Leaving out every picture, output the records below exactly as they are.
* * *
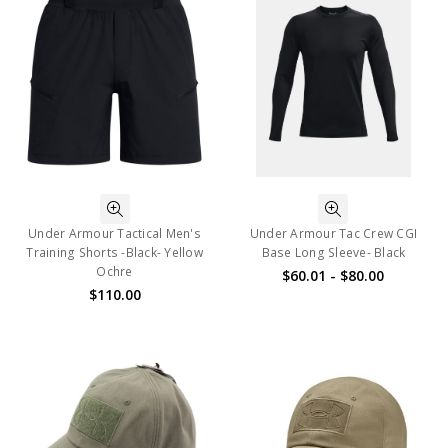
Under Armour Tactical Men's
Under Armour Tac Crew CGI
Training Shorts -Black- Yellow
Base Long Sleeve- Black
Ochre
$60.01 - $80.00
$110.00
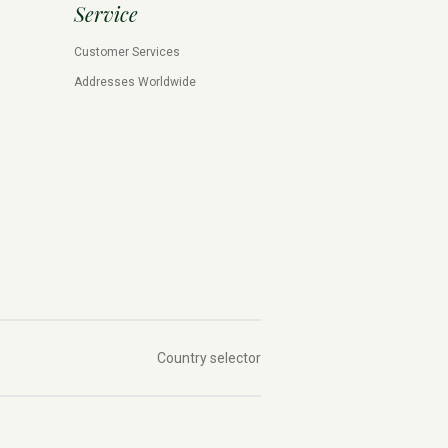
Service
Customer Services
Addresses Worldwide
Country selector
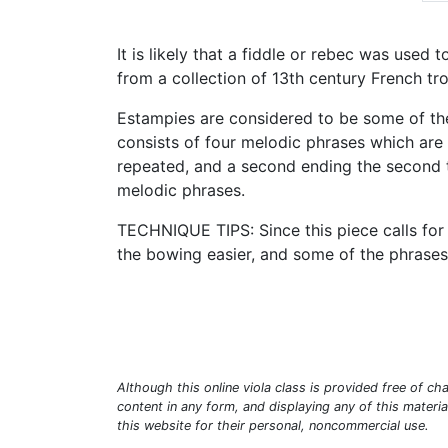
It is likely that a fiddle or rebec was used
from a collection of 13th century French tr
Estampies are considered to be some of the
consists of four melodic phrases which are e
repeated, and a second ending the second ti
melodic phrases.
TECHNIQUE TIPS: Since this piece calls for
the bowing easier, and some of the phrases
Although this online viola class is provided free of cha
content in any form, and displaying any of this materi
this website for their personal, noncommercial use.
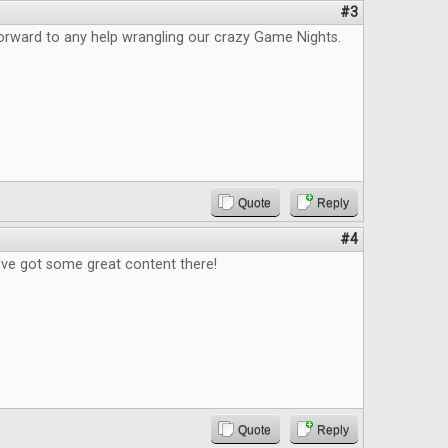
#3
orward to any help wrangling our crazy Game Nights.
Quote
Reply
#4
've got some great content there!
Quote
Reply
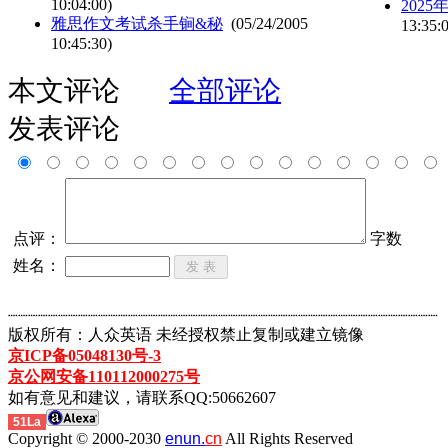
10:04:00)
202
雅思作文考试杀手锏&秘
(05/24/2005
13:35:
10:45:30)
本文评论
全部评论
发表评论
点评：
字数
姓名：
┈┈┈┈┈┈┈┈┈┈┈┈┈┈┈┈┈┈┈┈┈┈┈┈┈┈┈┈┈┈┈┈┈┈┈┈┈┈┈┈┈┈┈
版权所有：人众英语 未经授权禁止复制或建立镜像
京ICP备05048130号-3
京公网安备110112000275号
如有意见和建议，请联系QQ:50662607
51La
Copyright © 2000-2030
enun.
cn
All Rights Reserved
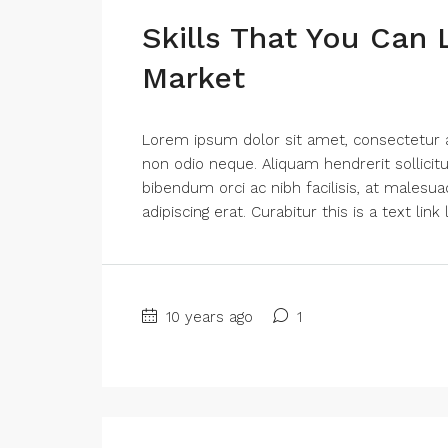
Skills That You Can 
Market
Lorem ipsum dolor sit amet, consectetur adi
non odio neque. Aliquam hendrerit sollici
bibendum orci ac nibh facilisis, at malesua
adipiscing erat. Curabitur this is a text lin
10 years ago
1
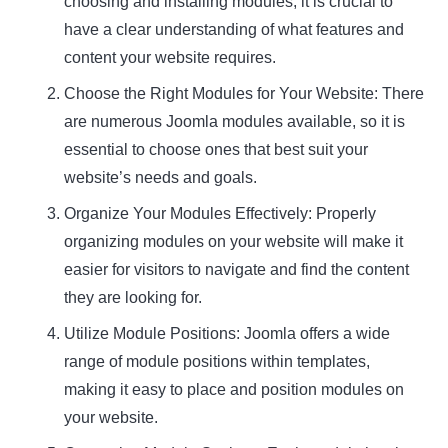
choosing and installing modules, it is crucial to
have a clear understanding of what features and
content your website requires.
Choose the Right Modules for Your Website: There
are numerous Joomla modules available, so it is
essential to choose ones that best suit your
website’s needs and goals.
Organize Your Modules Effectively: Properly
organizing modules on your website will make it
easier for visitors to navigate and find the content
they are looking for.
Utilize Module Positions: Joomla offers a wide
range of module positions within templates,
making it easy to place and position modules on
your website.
* * *
▶ _WRITTEN SOLUTION_
Under Armour Tactical Men's
Under Armour Tac Crew CGI
Training Shorts -Black- Yellow
Base Long Sleeve- Black
Ochre
$60.01 - $80.00
$110.00
Service
Customer Services
Addresses Worldwide
Country selector
It is likely that a fiddle or rebec was used
from a collection of 13th century French tr
Estampies are considered to be some of the
consists of four melodic phrases which are e
repeated, and a second ending the second ti
melodic phrases.
TECHNIQUE TIPS: Since this piece calls for
the bowing easier, and some of the phrases
Although this online viola class is provided free of cha
content in any form, and displaying any of this materi
this website for their personal, noncommercial use.
#3
orward to any help wrangling our crazy Game Nights.
Quote
Reply
#4
've got some great content there!
Quote
Reply
10:04:00)
202
雅思作文考试杀手锏&秘
(05/24/2005
13:35:
10:45:30)
本文评论
全部评论
发表评论
点评：
字数
姓名：
┈┈┈┈┈┈┈┈┈┈┈┈┈┈┈┈┈┈┈┈┈┈┈┈┈┈┈┈┈┈┈┈┈┈┈┈┈┈┈┈┈┈┈
版权所有：人众英语 未经授权禁止复制或建立镜像
京ICP备05048130号-3
京公网安备110112000275号
如有意见和建议，请联系QQ:50662607
51La
Copyright © 2000-2030
enun.
cn
All Rights Reserved
Skills That You Can 
Market
Lorem ipsum dolor sit amet, consectetur adi
non odio neque. Aliquam hendrerit sollici
bibendum orci ac nibh facilisis, at malesua
adipiscing erat. Curabitur this is a text lin
10 years ago
1
choosing and installing modules, it is crucial to
have a clear understanding of what features and
content your website requires.
Choose the Right Modules for Your Website: There
are numerous Joomla modules available, so it is
essential to choose ones that best suit your
website’s needs and goals.
Organize Your Modules Effectively: Properly
organizing modules on your website will make it
easier for visitors to navigate and find the content
they are looking for.
Utilize Module Positions: Joomla offers a wide
range of module positions within templates,
making it easy to place and position modules on
your website.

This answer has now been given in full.